Um longo e choroso miado me interrompe.

Hector arqueia uma sobrancelha, comprimindo os lábios numa falha tentativa de não rir. Sob mim, sinto a vibração de riso subir de seu peito até se abrir nas duas luas e faiscar nos olhos.

— Um gato é tão ameaçador que precisa me proteger com seu próprio corpo? — implica, rindo... embora o braço permaneça ao redor de minha cintura, o calor de sua mão atravessando o vestido leve enquanto me mantém sobre si e acrescenta cinicamente para o ar: — Está vendo, não é, Alex? Ela me chamou de paquerador descarado, mas ela quem se jogou em cima de mim-

Dou um peteleco em sua testa exposta e rolo para me desvencilhar dele com o que me restou de dignidade — quase nada. Quando faço isso, seu cotovelo vacila e ele tomba por completo na grama macia, rindo.

Enquanto isso, o causador do alvoroço está sentado no meio do nosso bloco, lambendo serenamente uma pata dianteira.
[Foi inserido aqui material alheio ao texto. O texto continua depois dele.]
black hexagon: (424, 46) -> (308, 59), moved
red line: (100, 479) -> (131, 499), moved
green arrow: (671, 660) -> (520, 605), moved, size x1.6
E, apesar do susto e constrangimento subsequente, é impossível ficar irritada com a bolinha de pelos negros... em especial quando ele ergue a cabeça e olhos amarelos me encaram.

Sento-me e estendo a mão devagar, para não assustá-lo, e afago a cabeça macia.
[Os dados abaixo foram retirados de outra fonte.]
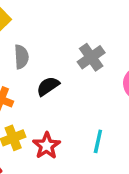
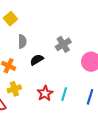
red star: (47, 146) -> (45, 93), moved

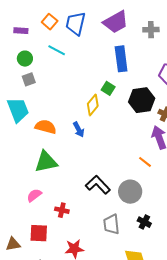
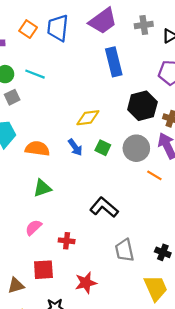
cyan line: (57, 50) -> (35, 74), moved
green square: (108, 88) -> (103, 148), moved
yellow diamond: (93, 105) -> (88, 118), turned 50
green triangle: (46, 162) -> (42, 188), size x0.7
gray circle: (130, 192) -> (136, 148), moved
black cross: (144, 222) -> (163, 252), moved

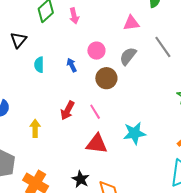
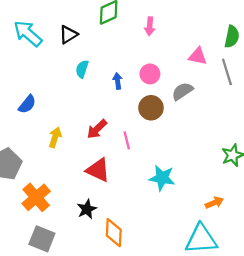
pink arrow: (74, 16) -> (150, 26), moved
gray line: (163, 47) -> (227, 72), moved
red triangle: (97, 144) -> (98, 170), moved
— Se parece com ele, não é? — sussurro para Hector quando ele se senta ao meu lado, varrendo os pedaços de grama e pétalas do cabelo.

— Numa versão de bolso. Nem como filhote Alessor era nanico assim — implica com meio sorriso ao estender um dedo e coçar atrás da orelha direita do gato, que aceita complacente...

Como o próprio Alessor, quando Axl o encontrou pelo bosque do palácio, próximo a Toca.

A melhor hipótese sobre como o filhote de lintera chegou lá, sozinho, foi de que passou pelas grades do portão abandonado. Mas como, exatamente, chegou tão perto da capital ou sequer onde estava a mãe, ninguém soube dizer. Em especial porque eram grandes felinos considerados extintos há pelo menos cinco décadas.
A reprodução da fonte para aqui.